Jarrod Ware

After a fast start in the first round of the NCAA D-III playoffs, UW-Whitewater stalled in the second half of a 35-10 victory over Monmouth College. Senior running back Jarrod Ware had 20 carries for 112 yards in the victory.

WHITEWATER — Even when the University of Wisconsin-Whitewater has separated itself by a comfortable margin, the Warhawks have waited until late in the third quarter and fourth quarter to push that margin.

The Warhawks earned a 35-10 victory against Monmouth College in the first round of the NCAA Division III playoffs on Saturday at Perkins Stadium. They gave themselves a 28-point lead at the half and were never threatened after that, but there were overtones of disappointment from fifth-year head coach Kevin Bullis.

UW-Whitewater quarterback Max Meylor completed a 52-yard touchdown pass to Ryan Wisniewski on the second drive of the second half, but the Warhawks didn’t sustain another scoring drive.

Instead, Meylor threw an interception, Andy Cooper punted four times and UW-Whitewater turned the ball over on downs.

The performance was characterized by Bullis as disappointing more than once.

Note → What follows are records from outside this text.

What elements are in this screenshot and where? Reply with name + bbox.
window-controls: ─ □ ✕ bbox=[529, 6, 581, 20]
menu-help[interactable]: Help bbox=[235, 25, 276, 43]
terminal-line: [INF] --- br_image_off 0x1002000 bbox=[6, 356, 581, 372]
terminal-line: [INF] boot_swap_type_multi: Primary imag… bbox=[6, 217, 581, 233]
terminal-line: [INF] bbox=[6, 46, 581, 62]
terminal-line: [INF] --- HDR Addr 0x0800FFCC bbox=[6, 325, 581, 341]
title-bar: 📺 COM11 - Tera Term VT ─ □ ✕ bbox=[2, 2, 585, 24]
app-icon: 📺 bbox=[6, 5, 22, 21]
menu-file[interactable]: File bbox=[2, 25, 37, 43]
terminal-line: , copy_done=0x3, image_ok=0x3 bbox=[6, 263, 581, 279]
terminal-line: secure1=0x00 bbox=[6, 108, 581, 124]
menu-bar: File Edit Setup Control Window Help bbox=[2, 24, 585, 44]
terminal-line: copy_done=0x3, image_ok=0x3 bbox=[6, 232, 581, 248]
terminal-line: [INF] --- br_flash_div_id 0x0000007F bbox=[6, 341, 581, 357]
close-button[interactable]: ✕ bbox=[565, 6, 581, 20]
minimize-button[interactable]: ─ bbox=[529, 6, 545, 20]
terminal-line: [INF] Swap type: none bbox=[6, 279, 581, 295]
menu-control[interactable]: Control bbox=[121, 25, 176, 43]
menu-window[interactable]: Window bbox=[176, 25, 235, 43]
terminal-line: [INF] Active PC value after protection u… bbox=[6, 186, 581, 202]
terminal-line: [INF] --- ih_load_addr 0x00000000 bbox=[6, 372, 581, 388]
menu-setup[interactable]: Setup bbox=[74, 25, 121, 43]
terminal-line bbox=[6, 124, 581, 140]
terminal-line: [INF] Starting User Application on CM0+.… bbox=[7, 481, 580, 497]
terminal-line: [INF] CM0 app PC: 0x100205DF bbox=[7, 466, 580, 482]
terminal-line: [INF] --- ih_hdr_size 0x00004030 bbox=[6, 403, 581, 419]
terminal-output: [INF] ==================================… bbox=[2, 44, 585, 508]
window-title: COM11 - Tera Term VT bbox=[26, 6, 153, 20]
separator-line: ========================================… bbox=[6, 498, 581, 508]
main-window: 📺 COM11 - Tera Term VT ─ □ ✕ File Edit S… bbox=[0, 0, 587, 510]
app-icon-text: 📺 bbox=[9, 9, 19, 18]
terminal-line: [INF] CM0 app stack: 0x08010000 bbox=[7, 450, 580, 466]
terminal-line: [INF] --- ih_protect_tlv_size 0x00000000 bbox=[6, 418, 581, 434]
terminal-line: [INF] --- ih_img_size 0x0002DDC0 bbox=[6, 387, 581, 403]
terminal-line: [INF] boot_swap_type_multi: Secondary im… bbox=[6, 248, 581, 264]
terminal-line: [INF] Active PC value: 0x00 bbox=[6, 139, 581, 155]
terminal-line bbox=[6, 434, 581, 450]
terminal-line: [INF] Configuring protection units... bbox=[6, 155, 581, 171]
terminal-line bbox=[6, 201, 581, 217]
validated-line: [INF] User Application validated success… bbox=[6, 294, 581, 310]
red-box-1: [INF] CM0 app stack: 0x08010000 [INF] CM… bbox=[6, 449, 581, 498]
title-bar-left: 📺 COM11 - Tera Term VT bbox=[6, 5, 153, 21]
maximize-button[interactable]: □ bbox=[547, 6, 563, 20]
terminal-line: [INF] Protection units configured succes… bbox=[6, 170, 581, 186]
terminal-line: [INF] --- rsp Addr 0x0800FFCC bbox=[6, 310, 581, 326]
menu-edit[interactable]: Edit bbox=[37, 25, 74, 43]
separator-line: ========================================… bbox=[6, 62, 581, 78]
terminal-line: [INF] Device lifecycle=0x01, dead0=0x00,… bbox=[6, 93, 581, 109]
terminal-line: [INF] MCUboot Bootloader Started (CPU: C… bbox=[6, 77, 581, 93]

“I felt like we didn’t keep our edge that we had in the first half,” said Bullis in his weekly phone conference Wednesday. “We came out of the gate fast as heck. We came out executing and playing very physical. I felt like we took our foot off the throttle. That’s something I talked to the team about.”

Should the Warhawks get out to an early lead against Wartburg on Saturday when they kick off at noon inside Perkins Stadium, the coaching staff expects that correction to be made.

The 28-0 lead over Monmouth was the first time all season the Warhawks had more than a two-possession lead at halftime. Twice, UW-Whitewater trailed at the half. Six times, the Warhawks were separated by seven points or fewer at half — they trailed twice.

Bullis regularly refers to the scoreboard as the biggest distraction in the game. The primary focus should always be the execution of a given assignment on each play. The scoreboard shouldn’t dictate how assignments are executed, according to the UW-W coaching staff.

“A lot of times when I say that the scoreboard is a distraction we equate it to us being behind,” Bullis said. “That’s a pretty natural assumption. It also can be when you’re ahead. … We allowed it to be a distraction to us rather than concentrating on the next snap.”

Evidence of distraction

Cooper and the Warhawks had two punts blocked against Monmouth on Saturday. Cooper had one punt blocked against UW-Stout and one blocked against St. Xavier.

“There wasn’t anything wrong with the scheme, it was just execution on our part,” Bullis said. “We had to move some guys around a little bit on punt protection. We made that change during the game. It was one of those corrections that you always get worried that there’s a flaw in the scheme or with how we’re teaching it. We were confident during the game that we had eyes on the scenario, which is why we made the change.”

Defensive POY out

Mackenzie Balanganayi was named Defensive Player of the Year for his productivity in the Wisconsin Intercollegiate Athletic Conference season last Thursday. He injured his knee on Saturday and Bullis said he wouldn’t be able to play on in the second round.

“We haven’t gotten the final word on his situation, but he won’t be playing on Saturday,” Bullis said.

The Warhawks are embracing the cliche next-man-up motto to replace the standout junior defensive end.

Senior Jordan Brand, a fellow first-team all-WIAC honoree, leads the defensive linemen. Junior Jermaine Copeland and senior Justin Hansen will be the veterans of the group making up for Balanganayi’s absence.

“We have good depth at the defensive end position,” Bullis said. “Mack is obviously a great player. As coach (Ryan) Cortez said to the D line group, it’s next man up and everybody grab a little extra piece of rope. ...

“We’re fortunate at that position. There are some darn good players there.”